Research & Papers

Thinned Quantile Shares are Universally Feasible

New paper eliminates reliance on the rainbow Erdős matching conjecture for universal feasibility.

Deep Dive

A trio of researchers – Vishesh Jain (UIUC), Clayton Mizgerd (MIT), and Shyam Ravichandran (Harvard) – have cracked a key problem in fair division theory. Quantile shares, introduced by Babichenko et al. (STOC 2024), provide an ordinal, self-maximizing benchmark for splitting indivisible goods, but their universal feasibility was only known conditionally on the rainbow Erdős matching conjecture (EMC). The new work introduces a one-parameter refinement: the c-thinned quantile share, which “thins” the inclusion probability in the random benchmark bundle by factor c ∈ (0,1]. The team proves that for some universal constant c > 0, the c-thinned e^{-c}-quantile share is unconditionally universally feasible – no conjecture required. This is the best possible, as any q > e^{-c} can be infeasible.

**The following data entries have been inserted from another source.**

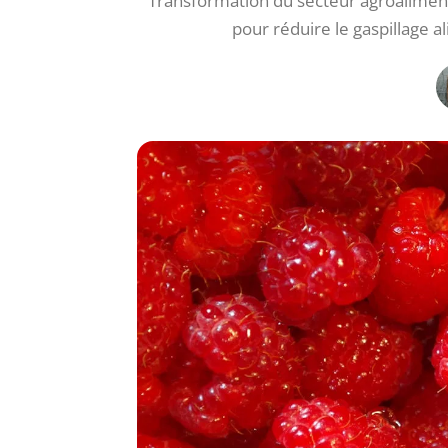
Transformation du secteur agroalimentai
pour réduire le gaspillage 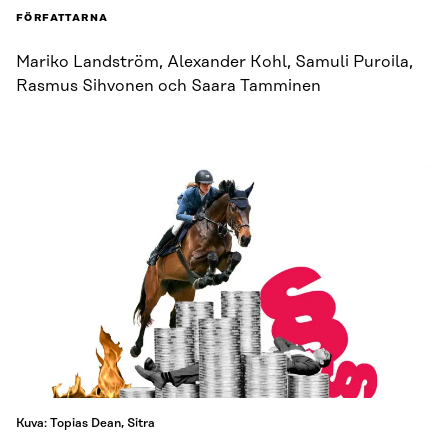
FÖRFATTARNA
Mariko Landström, Alexander Kohl, Samuli Puroila,
Rasmus Sihvonen och Saara Tamminen
Kuva: Topias Dean, Sitra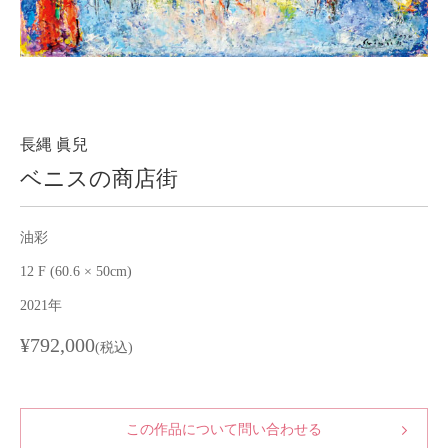
About
会社案内
Blog
ブログ
Contact
お問い合わせ
長縄 眞兒
ベニスの商店街
Purchase assessment
査定・買取
油彩
12 F (60.6 × 50cm)
2021年
¥792,000
(税込)
この作品について問い合わせる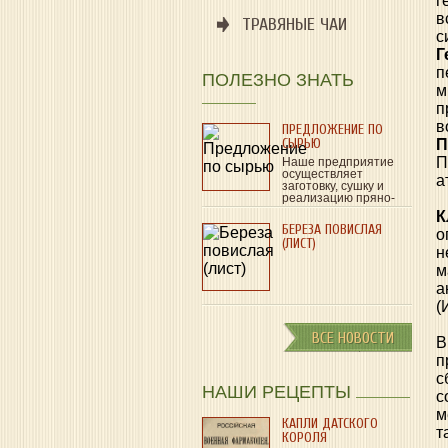
г
в
ТРАВЯНЫЕ ЧАИ
с
Г
п
ПОЛЕЗНО ЗНАТЬ
м
п
в
ПРЕДЛОЖЕНИЕ ПО
СЫРЬЮ
П
П
Наше предприятие
осуществляет
а
заготовку, сушку и
реализацию пряно-
ароматического и
К
лекарственного…
БЕРЕЗА ПОВИСЛАЯ
о
(ЛИСТ)
н
м
а
(
ВСЕ НОВОСТИ
В
п
с
НАШИ РЕЦЕПТЫ
с
м
КАПЛИ ДАТСКОГО
т
КОРОЛЯ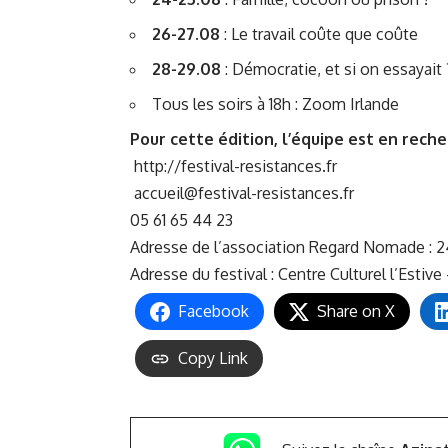
26-27.08
: Le travail coûte que coûte
28-29.08
: Démocratie, et si on essayait 
Tous les soirs à 18h : Zoom Irlande
Pour cette édition, l’équipe est en reche
http://festival-resistances.fr
accueil@festival-resistances.fr
05 61 65 44 23
Adresse de l’association Regard Nomade : 
Adresse du festival : Centre Culturel l’Est
Facebook
Share on X
Copy Link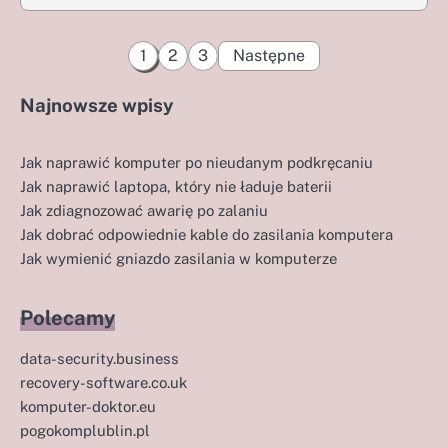
Stronicowanie
1
2
3
Następne
wpisów
Najnowsze wpisy
Jak naprawić komputer po nieudanym podkręcaniu
Jak naprawić laptopa, który nie ładuje baterii
Jak zdiagnozować awarię po zalaniu
Jak dobrać odpowiednie kable do zasilania komputera
Jak wymienić gniazdo zasilania w komputerze
Polecamy
data-security.business
recovery-software.co.uk
komputer-doktor.eu
pogokomplublin.pl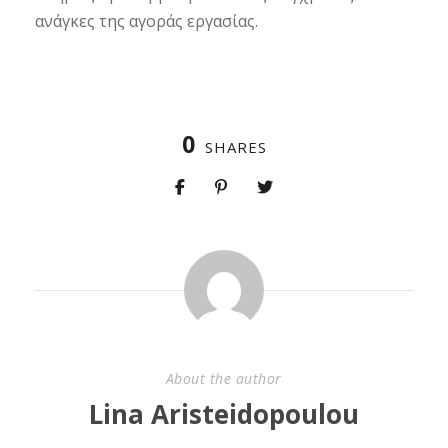
ανάγκες της αγοράς εργασίας.
0
SHARES
About the author
Lina Aristeidopoulou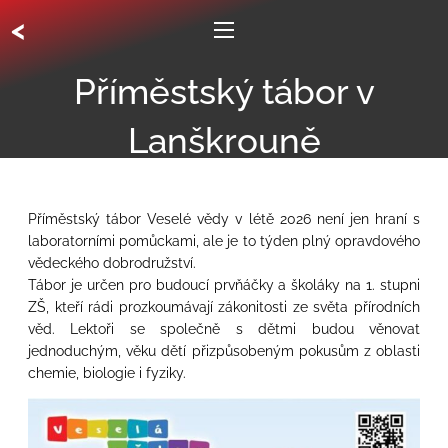
<
Příměstský tábor v
Lanškrouně
Příměstský tábor Veselé vědy v létě 2026 není jen hraní s
laboratorními pomůckami, ale je to týden plný opravdového
vědeckého dobrodružství.
Tábor je určen pro budoucí prvňáčky a školáky na 1. stupni
ZŠ, kteří rádi prozkoumávají zákonitosti ze světa přírodních
věd. Lektoři se společně s dětmi budou věnovat
jednoduchým, věku dětí přizpůsobeným pokusům z oblasti
chemie, biologie i fyziky.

Beyond this unconditional result, the thinning lens also improves the conditional guarantee for the original quantile share: assuming the rainbow EMC, the (1/e)-quantile share (not (1/2e) as previously known) is universally feasible, removing a factor‑two loss. The paper thus provides the first unconditional universal feasibility result beyond Feige's residual maximin share, and tightens the conditional bound to the natural threshold. For practical fair‑division algorithms, this means stronger worst‑case guarantees without relying on unproven conjectures – a significant step for resource allocation in AI, economics, and multi‑agent systems.

Key Points
  • Introduces c-thinned quantile shares, a refinement that thins inclusion probability by a factor c ∈ (0,1].
  • Proves unconditional universal feasibility for a c-thinned e^{-c}-quantile share with a universal constant c > 0, optimally matching the upper bound q ≤ e^{-c}.
  • Removes factor‑two loss in the conditional result: assuming the rainbow EMC, the (1/e)-quantile share (not (1/2e)) is universally feasible.

Why It Matters

Stronger, unconditional fair division guarantees for AI resource allocation and multi‑agent systems – no unproven conjectures needed.